Give back the entries that follow exactly as written. Any picture gets left out.

BEGIN Given entries

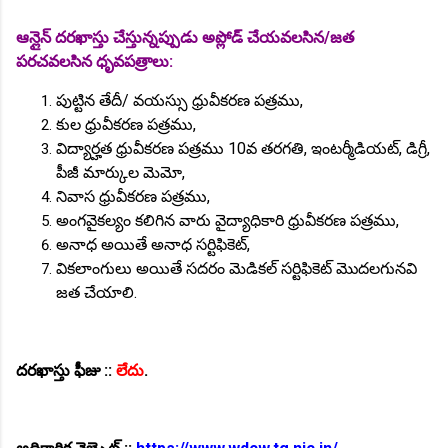
ఆన్లైన్ దరఖాస్తు చేస్తున్నప్పుడు అప్లోడ్ చేయవలసిన/జత
పరచవలసిన ధృవపత్రాలు:
పుట్టిన తేదీ/ వయస్సు ధ్రువీకరణ పత్రము,
కుల ధ్రువీకరణ పత్రము,
విద్యార్హత ధ్రువీకరణ పత్రము 10వ తరగతి, ఇంటర్మీడియట్, డిగ్రీ,
పీజీ మార్కుల మెమో,
నివాస ధ్రువీకరణ పత్రము,
అంగవైకల్యం కలిగిన వారు వైద్యాధికారి ధ్రువీకరణ పత్రము,
అనాధ అయితే అనాధ సర్టిఫికెట్,
వికలాంగులు అయితే సదరం మెడికల్ సర్టిఫికెట్ మొదలగునవి
జత చేయాలి.
దరఖాస్తు ఫీజు ::
లేదు
.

END Given entries

■ **Output of the exercise**
ఆన్లైన్ దరఖాస్తు చేస్తున్నప్పుడు అప్లోడ్ చేయవలసిన/జత
పరచవలసిన ధృవపత్రాలు:
పుట్టిన తేదీ/ వయస్సు ధ్రువీకరణ పత్రము,
కుల ధ్రువీకరణ పత్రము,
విద్యార్హత ధ్రువీకరణ పత్రము 10వ తరగతి, ఇంటర్మీడియట్, డిగ్రీ,
పీజీ మార్కుల మెమో,
నివాస ధ్రువీకరణ పత్రము,
అంగవైకల్యం కలిగిన వారు వైద్యాధికారి ధ్రువీకరణ పత్రము,
అనాధ అయితే అనాధ సర్టిఫికెట్,
వికలాంగులు అయితే సదరం మెడికల్ సర్టిఫికెట్ మొదలగునవి
జత చేయాలి.
దరఖాస్తు ఫీజు ::
లేదు
.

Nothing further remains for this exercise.